My point is that you shouldn't push back. Just do things the way they need to be done, and it takes as long as it takes.

A manager looks at a programmer bringing up something like unit testing as "why the fuck is he asking me about this, it's his job? Obviously because he's asking me it's outside of his professional ken, so that means it's going to take absolutely forever." Out loud he'll just say, "Can you just get the feature done?"

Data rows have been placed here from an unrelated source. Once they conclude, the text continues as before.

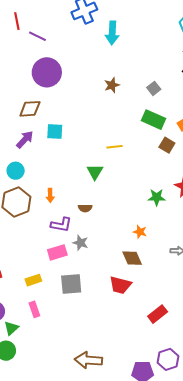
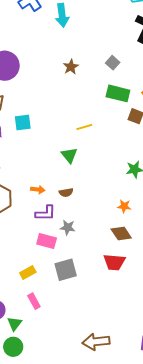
orange arrow: (50, 195) -> (38, 190), moved, turned -72
pink rectangle: (57, 252) -> (47, 241), turned 42

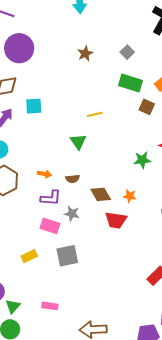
brown diamond: (121, 234) -> (101, 194), moved
red trapezoid: (114, 262) -> (116, 220), moved
pink rectangle: (34, 301) -> (50, 306), moved, turned -56

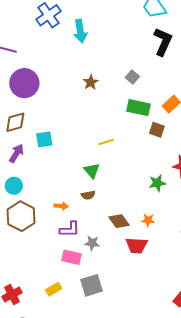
brown semicircle: (73, 179) -> (88, 195), moved

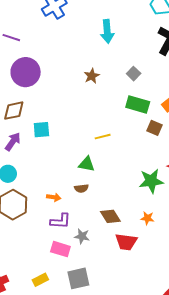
cyan arrow: (80, 31) -> (107, 31), moved
green triangle: (92, 171) -> (87, 164), turned -42
green star: (157, 183) -> (151, 181), size x1.4
orange star: (148, 220) -> (147, 218), moved

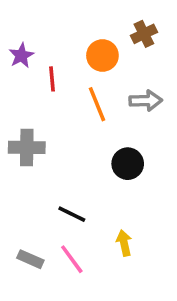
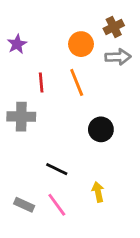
red line: (52, 79) -> (41, 82), moved
gray arrow: (146, 101) -> (118, 57), moved

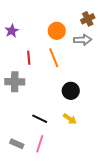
brown cross: (114, 27) -> (88, 19), moved
yellow arrow: (98, 192) -> (70, 119), moved, turned 136
pink line: (57, 205) -> (40, 144), turned 54

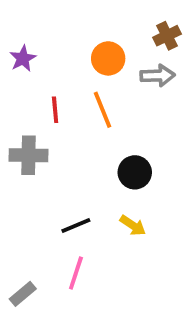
black line: (40, 119) -> (76, 225), turned -49
gray rectangle: (17, 144) -> (23, 294), moved, turned -64

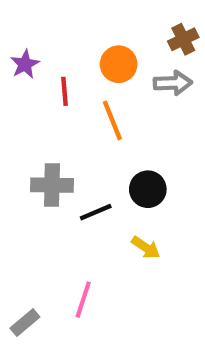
red line: (55, 110) -> (64, 91), moved
gray cross: (28, 155) -> (52, 185), moved
black line: (76, 225) -> (96, 212), moved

Don't ask, just do it. It takes as long as it takes. If they ask, just say it's not done yet.

This generally won't work for straight forward game theoretic reasons. Boss thinks you're slow->boss brings on h1b consultant willing to pump out spaghetti code and toady up to him->you looking for a new job. Organizations get what they ask for
The boss doesn't have to think you're slow. You could... gasp... be good at your job.
Being good at your job won't magically make you fast at fixing up other people's spaghetti code. It won't let you ship 3 working features faster than someone else who's also "good" at their job ship 6 mostly broken features. It won't convince your manager that the former is actually getting more work done than the latter, and won't prevent them from thinking the first guy is slow and the second guy is fast.

But for what it's worth, I agree with you in that I'm still on the hook. Either to help educate my manager, or to pick managers who already understand this stuff.

I can tell you're upset, Vince, so I'll be the one to end this discussion.